Ce drame nous est raconté via quatre narrateurs, 3 figures majeures de ce village : Dolorès Driscoll, la conductrice de l'autobus, Billy Ansel, le père inconsolable de ses deux enfants, Nicole Burnell, jeune fille prometteuse, sortie vivante de la carcasse mais y ayant laisser l'usage de ses jambes et un avocat new-yorkais Mitchell Stephens, venu chercher des coupables. Chacun des narrateurs racontent ce qui s'est passé avant, pendant et après. On y apprend peu à peu la vie dans cette région désolée, les relations dans cette communauté un peu enfermée sur elle-même et aussi de la vie personnelle de chaque intervenant.

Les personnages sont bien décrits. La plume de Russell Banks creuse derrière la façade pour trouver les vraies personnalités.
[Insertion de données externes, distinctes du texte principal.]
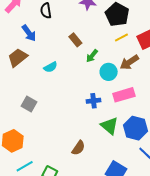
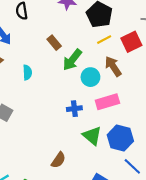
green arrow: (92, 56) -> (72, 60), size x1.5
brown arrow: (129, 62) -> (113, 66), turned 90
cyan semicircle: (51, 67) -> (27, 72), turned -64

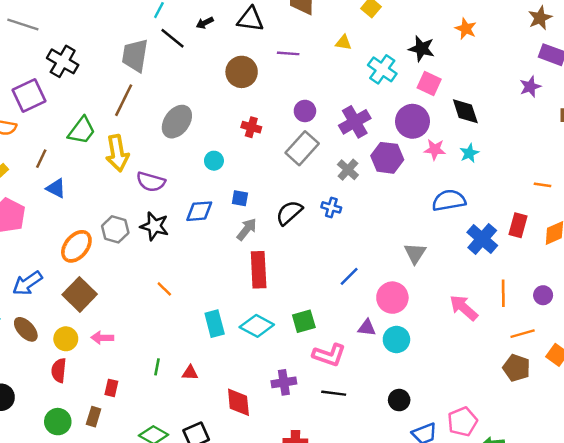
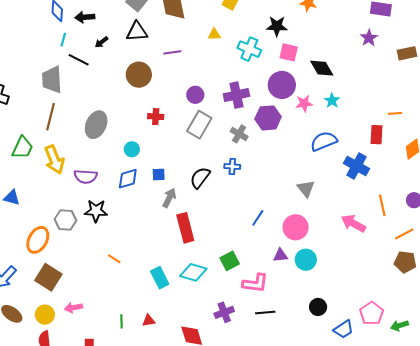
purple cross: (355, 122) -> (236, 95), turned 30
blue diamond: (199, 211) -> (128, 179), moved
red rectangle: (518, 225) -> (376, 135), moved

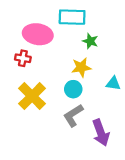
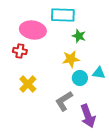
cyan circle: (73, 89) -> (80, 78), moved
yellow cross: (32, 96) -> (28, 84), size x0.7

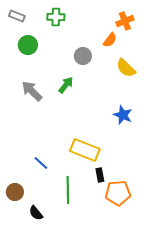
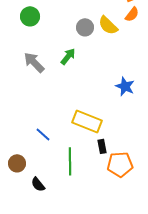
orange semicircle: (110, 40) -> (132, 14), moved
yellow semicircle: (126, 68) -> (108, 25), moved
Des gens comme vous et moi marqués à jamais par le drame. Ils y gagnent encore en force et en lucidité. Pour avoir lu ce roman lors de sa sortie et d'autres encore, je suis toujours impressionnée par la capacité de R. Banks à se glisser avec une telle facilité dans la peau, l'esprit de ses personnages.

La perspicacité encore dans la présentation de l’environnement. La description sans complaisance de la meute de journalistes et d'avocats accourant sur les lieux du drame pour trouver le scoop ou pour se faire engager pour un procès en responsabilité. Car telle est la question : qui est responsable dans cet accident ? Etait-ce bien un accident ? A quelle vitesse Dolorès conduisait-elle son bus dans cette partie de route ? Celle encore de l’accident, les travaux de sauvetage en termes plats, sans fioritures, blancs comme la neige qui tombe, recouvre tout, accentue pourtant tout. Même la douleur.

L'auteur rend bien l'atmosphère lourde qui règne sur le village perdu dans le Parc des Adirondacks, superbe d’isolement, « un paysage qui vous domine ». Ce roman est très humain et aucunement larmoyant. C'est écrit avec détachement, laissant aux lecteurs le soin d'appréhender cette situation comme il l'entend.

C'est beau, c'est simple, c'est court et ça laisse filtrer une tristesse beaucoup plus efficace que les larmes. Le film de Atom Egoyan est une superbe et très juste adaptation de cette histoire. A voir également.

C'est une excellente lecture que je vous recommande.

Lire aussi l'interview exclusive sur ce même site.

Du même auteur : Le pourfendeur de nuages, Sous le règne de Bone, American Darling, Trailerpark et L'ange sur le toit

Dédale

Extrait :

Quant j’ai atteint le haut de la pente, j’ai enjambé le ruban de plastique orange que les gendarmes avaient accroché le long de la chaussé dans le but d’empêcher les gens de descendre sur le lieu de l’accident. L’un d’eux, un type que je connaissais vaguement, est venu vers moi, comme pour m’escorter ; je l’ai repoussé d’un geste en regardant droit à travers lui, et il s’est vivement reculé, comme si je l’avais maudit.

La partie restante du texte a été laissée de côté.